§ **Task details**
With pictures omitted, output the records below exactly as they appear.

Saved entries:
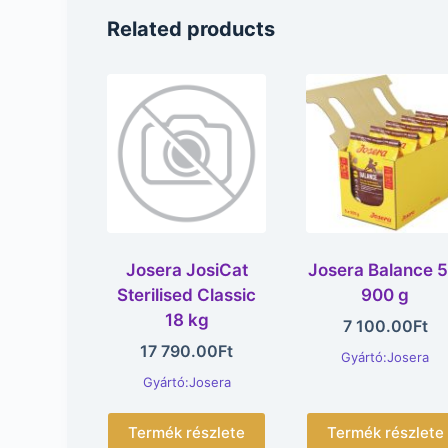
Related products
Josera JosiCat
Josera Balance 5
Sterilised Classic
900 g
18 kg
7 100.00
Ft
17 790.00
Ft
Gyártó:Josera
Gyártó:Josera
Termék részlete
Termék részlete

§ **Task result**
Related products
Josera JosiCat
Josera Balance 5
Sterilised Classic
900 g
18 kg
7 100.00
Ft
17 790.00
Ft
Gyártó:Josera
Gyártó:Josera
Termék részlete
Termék részlete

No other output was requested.